ACTIVITY: Restate word for word every line from the one containing "English – than" to the last line of the records below.

'''

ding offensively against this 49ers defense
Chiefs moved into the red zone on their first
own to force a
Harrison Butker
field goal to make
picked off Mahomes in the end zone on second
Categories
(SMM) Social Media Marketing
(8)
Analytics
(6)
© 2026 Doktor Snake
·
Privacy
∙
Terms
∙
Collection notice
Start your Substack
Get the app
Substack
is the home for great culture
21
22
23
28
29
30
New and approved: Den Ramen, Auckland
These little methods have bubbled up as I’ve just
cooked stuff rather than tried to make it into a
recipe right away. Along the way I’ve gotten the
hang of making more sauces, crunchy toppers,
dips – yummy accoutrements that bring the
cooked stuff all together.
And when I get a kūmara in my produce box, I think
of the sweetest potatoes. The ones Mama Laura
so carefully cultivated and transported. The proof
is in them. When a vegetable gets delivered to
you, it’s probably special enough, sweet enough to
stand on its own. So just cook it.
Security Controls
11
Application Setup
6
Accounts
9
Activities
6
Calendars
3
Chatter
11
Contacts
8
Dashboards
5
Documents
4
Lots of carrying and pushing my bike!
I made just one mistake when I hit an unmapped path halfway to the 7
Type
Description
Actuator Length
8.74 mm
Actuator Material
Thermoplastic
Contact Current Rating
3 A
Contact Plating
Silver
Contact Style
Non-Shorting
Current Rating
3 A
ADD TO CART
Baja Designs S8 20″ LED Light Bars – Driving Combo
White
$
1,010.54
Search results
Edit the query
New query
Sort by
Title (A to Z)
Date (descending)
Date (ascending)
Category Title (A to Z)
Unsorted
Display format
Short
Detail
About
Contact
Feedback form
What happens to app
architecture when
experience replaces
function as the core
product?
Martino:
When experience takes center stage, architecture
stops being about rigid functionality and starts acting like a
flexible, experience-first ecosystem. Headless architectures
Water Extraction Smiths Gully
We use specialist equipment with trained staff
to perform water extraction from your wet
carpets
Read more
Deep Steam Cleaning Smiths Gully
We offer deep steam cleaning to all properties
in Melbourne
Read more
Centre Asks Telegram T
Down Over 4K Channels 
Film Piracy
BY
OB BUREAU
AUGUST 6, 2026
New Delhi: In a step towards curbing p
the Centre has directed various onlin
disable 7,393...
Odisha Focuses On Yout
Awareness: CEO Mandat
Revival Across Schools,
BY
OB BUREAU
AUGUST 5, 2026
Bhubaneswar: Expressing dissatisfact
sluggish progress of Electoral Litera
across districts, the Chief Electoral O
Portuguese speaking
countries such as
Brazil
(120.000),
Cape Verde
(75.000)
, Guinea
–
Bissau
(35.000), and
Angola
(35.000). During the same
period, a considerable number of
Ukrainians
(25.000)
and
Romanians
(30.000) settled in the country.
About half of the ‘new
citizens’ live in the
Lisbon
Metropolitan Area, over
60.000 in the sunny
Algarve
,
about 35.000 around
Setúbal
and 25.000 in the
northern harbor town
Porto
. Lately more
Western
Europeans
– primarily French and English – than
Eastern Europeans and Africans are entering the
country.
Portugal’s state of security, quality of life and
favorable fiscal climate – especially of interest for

'''

RESULT OF THE TASK:
– primarily French and English – than
Eastern Europeans and Africans are entering the
country.
Portugal’s state of security, quality of life and
favorable fiscal climate – especially of interest for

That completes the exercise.